INTERAKSI.CO, Batulicin – Gelaran Tanbu Youth Basketball 2nd Edition 2026 resmi berakhir setelah seluruh pertandingan kategori SMP putra dan putri dituntaskan di Lapangan Semi Indoor Hutan Kota Batulicin, Jumat (18/9/2026).

Partai final menjadi penutup rangkaian kompetisi sekaligus menjadi bagian dari upaya pembinaan atlet basket usia pelajar di Kabupaten Tanah Bumbu.

Pada final kategori SMP putra, SMPN 1 Simpang Empat berhadapan dengan SMPN 1 Batulicin A. Kedua tim sebelumnya berhasil melewati babak penyisihan hingga semifinal untuk memperebutkan tiket ke partai puncak.

Pertandingan berlangsung sengit dengan dukungan penonton yang memadati area lapangan. Kedua tim tampil penuh semangat dan terus berupaya menciptakan peluang hingga peluit akhir dibunyikan.

SMPN 1 Batulicin A akhirnya keluar sebagai juara setelah mengalahkan SMPN 1 Simpang Empat dengan skor 47-25. Hasil tersebut menempatkan SMPN 1 Simpang Empat sebagai runner-up.

Sementara itu, pada final kategori SMP putri, SMPN 1 Simpang Empat berhasil menjadi juara setelah mengalahkan SMPK St. Gemma Galgani dengan skor 25-11.

Sejak awal pertandingan, kedua tim tampil agresif dan saling memberikan tekanan. SMPN 1 Simpang Empat berusaha membangun serangan melalui permainan cepat, sedangkan SMPK St. Gemma Galgani memberikan perlawanan melalui pertahanan yang disiplin.

Jual beli serangan berlangsung sepanjang pertandingan. Para pemain dari kedua tim menunjukkan semangat tinggi, keberanian melakukan penetrasi serta kerja sama tim untuk menciptakan peluang mencetak angka.

Ketua Perbasi Tanah Bumbu Dading Kalbuadi mengatakan Tanbu Youth Basketball 2nd Edition 2026 tidak sekadar menjadi ajang untuk memperebutkan gelar juara.

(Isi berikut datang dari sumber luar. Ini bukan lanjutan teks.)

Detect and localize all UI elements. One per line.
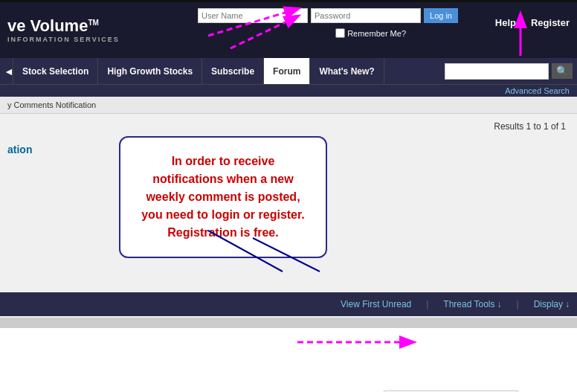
left-label: ation [7,121,37,270]
thread-tools-arrow-icon: ↓ [497,299,502,309]
results-text: Results 1 to 1 of 1 [494,121,566,132]
advanced-search-bar: Advanced Search [0,84,577,97]
logo-subtitle: INFORMATION SERVICES [7,36,120,44]
nav-item-subscribe[interactable]: Subscribe [202,58,264,84]
display-label: Display [534,299,563,309]
logo-tm: TM [88,19,98,27]
popup-message: In order to receive notifications when a… [139,152,307,242]
logo-area: ve VolumeTM INFORMATION SERVICES [7,16,120,44]
notification-text: y Comments Notification [7,100,96,109]
main-content: y Comments Notification ation In order t… [0,97,577,328]
header: ve VolumeTM INFORMATION SERVICES Log in … [0,2,577,58]
help-link[interactable]: Help [495,17,516,28]
nav-item-forum[interactable]: Forum [264,58,310,84]
login-button[interactable]: Log in [424,8,458,23]
thread-tools-btn[interactable]: Thread Tools ↓ [443,299,501,309]
view-first-unread-btn[interactable]: View First Unread [341,299,411,309]
navbar: ◄ Stock Selection High Growth Stocks Sub… [0,58,577,84]
popup-box: In order to receive notifications when a… [119,136,327,258]
display-btn[interactable]: Display ↓ [534,299,570,309]
nav-item-stock-selection[interactable]: Stock Selection [13,58,98,84]
view-first-unread-label: View First Unread [341,299,411,309]
header-right: Help Register [495,17,570,28]
thread-tools-label: Thread Tools [443,299,494,309]
scroll-area[interactable] [0,318,577,328]
password-input[interactable] [311,8,421,23]
remember-me-label: Remember Me? [347,29,406,38]
bottom-toolbar: View First Unread | Thread Tools ↓ | Dis… [0,292,577,316]
remember-me-area: Remember Me? [335,28,406,38]
logo-text: ve Volume [7,16,88,35]
username-input[interactable] [198,8,308,23]
nav-item-prev[interactable]: ◄ [0,58,13,84]
content-area: ation In order to receive notifications … [0,114,577,277]
nav-item-high-growth[interactable]: High Growth Stocks [98,58,202,84]
register-link[interactable]: Register [531,17,570,28]
login-area: Log in [198,8,458,23]
nav-search-input[interactable] [445,63,549,80]
remember-me-checkbox[interactable] [335,28,345,38]
divider-2: | [517,299,519,309]
nav-item-whats-new[interactable]: What's New? [310,58,384,84]
advanced-search-link[interactable]: Advanced Search [505,86,570,95]
display-arrow-icon: ↓ [565,299,570,309]
nav-search-button[interactable]: 🔍 [552,63,573,79]
notification-bar: y Comments Notification [0,97,577,114]
nav-search: 🔍 [440,58,577,84]
divider-1: | [426,299,428,309]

Menurutnya, kompetisi tersebut menjadi ruang bagi para pelajar untuk mendapatkan pengalaman bertanding, meningkatkan kemampuan, membangun mental serta menanamkan nilai sportivitas.

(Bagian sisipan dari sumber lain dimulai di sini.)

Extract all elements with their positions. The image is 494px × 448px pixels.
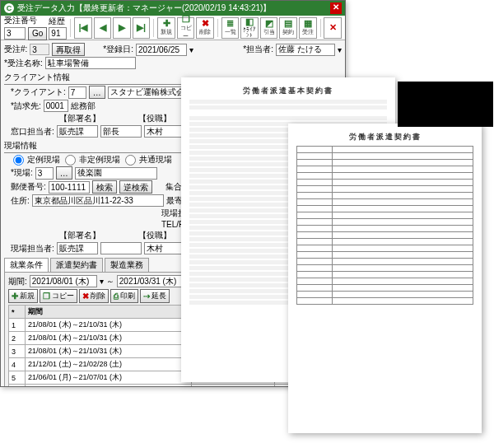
site-no-input[interactable]: [35, 167, 54, 180]
client-label: クライアント:: [11, 86, 66, 98]
table-cell[interactable]: 21/08/01 (木)～21/10/31 (木): [26, 332, 192, 345]
table-cell[interactable]: 6: [9, 385, 26, 387]
site-name-input2[interactable]: [144, 242, 185, 254]
role-col: 【役職】: [138, 113, 171, 124]
billto-label: 請求先:: [11, 100, 41, 112]
manager-label: 担当者:: [243, 44, 273, 55]
extend-icon: ⇢: [143, 292, 150, 301]
site-lookup-button[interactable]: …: [56, 166, 72, 180]
col-period[interactable]: 期間: [26, 306, 192, 319]
billto-no-input[interactable]: [44, 100, 68, 112]
site-name-input[interactable]: [75, 167, 157, 180]
site-type-a-radio[interactable]: [13, 155, 24, 166]
history-label: 経歴: [49, 16, 67, 27]
order-no-label: 受注番号: [4, 15, 47, 26]
client-no-input[interactable]: [68, 86, 86, 99]
table-cell[interactable]: 4: [9, 358, 26, 371]
grid-print-button[interactable]: ⎙印刷: [110, 289, 138, 303]
toolbar-close-button[interactable]: ✕: [324, 17, 342, 39]
contact-role-input[interactable]: [100, 125, 142, 138]
table-cell[interactable]: 2: [9, 332, 26, 345]
zip-search-button[interactable]: 検索: [92, 180, 117, 194]
order-no-value: 3: [30, 44, 49, 55]
dropdown-icon[interactable]: ▾: [338, 45, 342, 54]
site-label: 現場:: [11, 167, 33, 179]
reg-date-label: 登録日:: [103, 44, 133, 55]
nav-next-button[interactable]: ▶: [113, 17, 131, 39]
table-cell[interactable]: 5: [9, 371, 26, 385]
site-dept-col: 【部署名】: [59, 230, 100, 241]
site-type-b-label: 非定例現場: [79, 154, 120, 166]
order-no-input[interactable]: [4, 27, 26, 40]
table-cell[interactable]: 3: [9, 345, 26, 358]
grid-copy-button[interactable]: ❐コピー: [40, 289, 77, 303]
list-button[interactable]: ≣一覧: [221, 17, 240, 39]
site-role-input[interactable]: [100, 242, 142, 254]
calendar-icon-from[interactable]: ▾: [100, 277, 104, 286]
window-close-button[interactable]: ✕: [330, 2, 342, 14]
copy-icon: ❐: [43, 292, 50, 301]
nav-first-button[interactable]: |◀: [74, 17, 92, 39]
nav-last-button[interactable]: ▶|: [133, 17, 151, 39]
plus-icon: ✚: [12, 292, 18, 301]
date-to-input[interactable]: [117, 275, 184, 287]
reg-date-input[interactable]: [136, 44, 187, 56]
table-cell[interactable]: 21/08/01 (木)～21/10/31 (木): [26, 345, 192, 358]
delete-icon: ✖: [82, 292, 89, 301]
addr-input[interactable]: [32, 194, 164, 207]
plus-icon: ✚: [163, 19, 170, 28]
table-cell[interactable]: 1: [9, 319, 26, 332]
site-type-b-radio[interactable]: [65, 155, 76, 166]
grid-new-button[interactable]: ✚新規: [8, 289, 38, 303]
zip-rsearch-button[interactable]: 逆検索: [119, 180, 152, 194]
contact-dept-input[interactable]: [57, 125, 98, 138]
grid-delete-button[interactable]: ✖削除: [79, 289, 109, 303]
table-cell[interactable]: 21/12/01 (土)～21/02/28 (土): [26, 358, 192, 371]
manager-input[interactable]: [276, 44, 335, 56]
black-overlay: [398, 82, 493, 127]
contact-name-input[interactable]: [144, 125, 185, 138]
nearest-label: 最寄: [166, 195, 183, 207]
contract-icon: ▤: [284, 19, 292, 28]
order-button[interactable]: ▦受注: [299, 17, 317, 39]
zip-input[interactable]: [49, 181, 90, 194]
grid-extend-button[interactable]: ⇢延長: [140, 289, 170, 303]
allocate-button[interactable]: ◩引当: [260, 17, 278, 39]
billto-name: 総務部: [71, 100, 96, 112]
tab-contract[interactable]: 派遣契約書: [50, 258, 103, 272]
delete-button[interactable]: ✖削除: [196, 17, 214, 39]
go-button[interactable]: Go: [28, 27, 47, 40]
app-icon: C: [4, 3, 14, 13]
new-button[interactable]: ✚新規: [157, 17, 175, 39]
calendar-icon[interactable]: ▾: [189, 45, 193, 54]
copy-button[interactable]: ❐コピー: [177, 17, 195, 39]
table-cell[interactable]: 21/06/01 (月)～21/07/01 (木): [26, 371, 192, 385]
table-cell[interactable]: 21/08/01 (木)～21/10/31 (木): [26, 319, 192, 332]
history-input[interactable]: [49, 27, 67, 40]
doc2-title: 労働者派遣契約書: [296, 132, 473, 142]
copy-icon: ❐: [182, 15, 190, 24]
order-name-input[interactable]: [45, 57, 136, 69]
delete-icon: ✖: [202, 19, 209, 28]
site-type-c-radio[interactable]: [125, 155, 136, 166]
site-dept-input[interactable]: [57, 242, 98, 254]
col-no[interactable]: *: [9, 306, 26, 319]
client-button[interactable]: ◧ｸﾗｲｱﾝﾄ: [240, 17, 259, 39]
period-label: 期間:: [8, 276, 27, 287]
client-lookup-button[interactable]: …: [89, 86, 105, 99]
nav-prev-icon: ◀: [100, 23, 106, 32]
tab-mfg[interactable]: 製造業務: [105, 258, 149, 272]
table-cell[interactable]: 21/10/10 (土)～21/11/30 (月): [26, 385, 192, 387]
nav-first-icon: |◀: [78, 23, 87, 32]
zip-label: 郵便番号:: [11, 181, 46, 193]
tab-conditions[interactable]: 就業条件: [4, 258, 49, 272]
date-from-input[interactable]: [30, 275, 97, 287]
gather-label: 集合: [165, 181, 182, 193]
allocate-icon: ◩: [265, 19, 273, 28]
nav-prev-button[interactable]: ◀: [94, 17, 112, 39]
table-cell[interactable]: 09:00～18:00: [191, 385, 275, 387]
contract-button[interactable]: ▤契約: [279, 17, 297, 39]
topbar: 受注番号 Go 経歴 |◀ ◀ ▶ ▶| ✚新規 ❐コピー ✖削除 ≣一覧 ◧ｸ…: [1, 16, 345, 40]
reacquire-button[interactable]: 再取得: [52, 43, 85, 56]
order-name-label: 受注名称:: [4, 58, 43, 69]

“Tanbu Youth Basketball 2nd Edition 2026 tidak hanya menjadi ajang perebutan gelar juara. Kompetisi ini menjadi ruang bagi para pelajar untuk mendapatkan pengalaman bertanding, mengembangkan kemampuan, membangun mental serta menanamkan nilai sportivitas,” ungkap Dading.

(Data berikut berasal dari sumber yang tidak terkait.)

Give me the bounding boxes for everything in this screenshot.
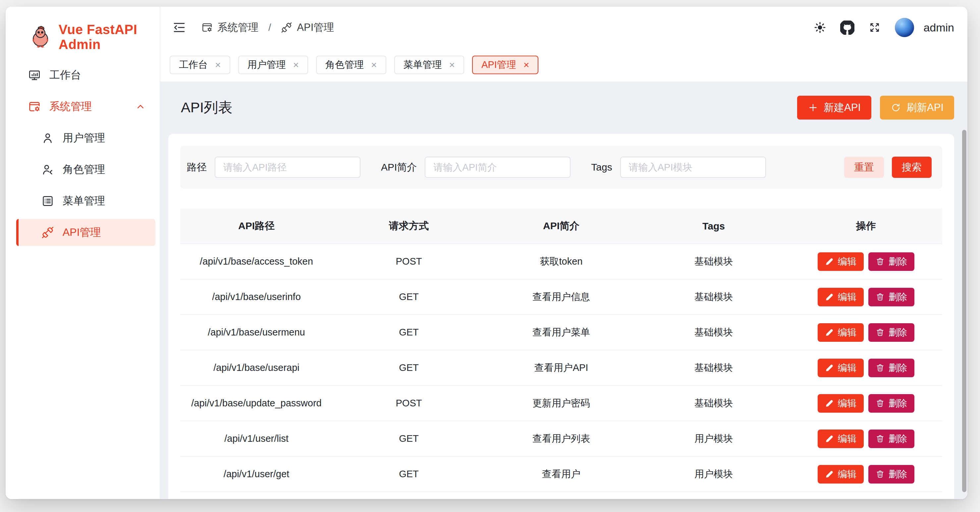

Ia menilai keberlangsungan kompetisi menjadi bagian penting dalam menciptakan ekosistem pembinaan olahraga basket yang berkelanjutan di Tanah Bumbu.

Penutupan turnamen turut dihadiri Asisten I Pemkab Tanah Bumbu I Putu Wisnu Wardhana yang mewakili Bupati Tanah Bumbu. Hadir pula Ketua KONI Tanah Bumbu Adi Haidir beserta jajaran, pengurus Perbasi Tanah Bumbu, sponsor serta perwakilan sekolah peserta.

Dalam sambutan Bupati Tanah Bumbu yang disampaikan I Putu Wisnu Wardhana, pemerintah daerah berharap kompetisi basket di Tanah Bumbu dapat terus digelar dan dikembangkan.

“Dengan berakhirnya event Tanbu Youth Basketball 2nd Edition 2026 ini, kita hidupkan terus kompetisi basket di Tanah Bumbu. Kita ingin semakin banyak anak-anak dan pelajar yang mendapatkan kesempatan untuk bermain, bertanding, belajar dan berkembang melalui olahraga bola basket,” ujarnya.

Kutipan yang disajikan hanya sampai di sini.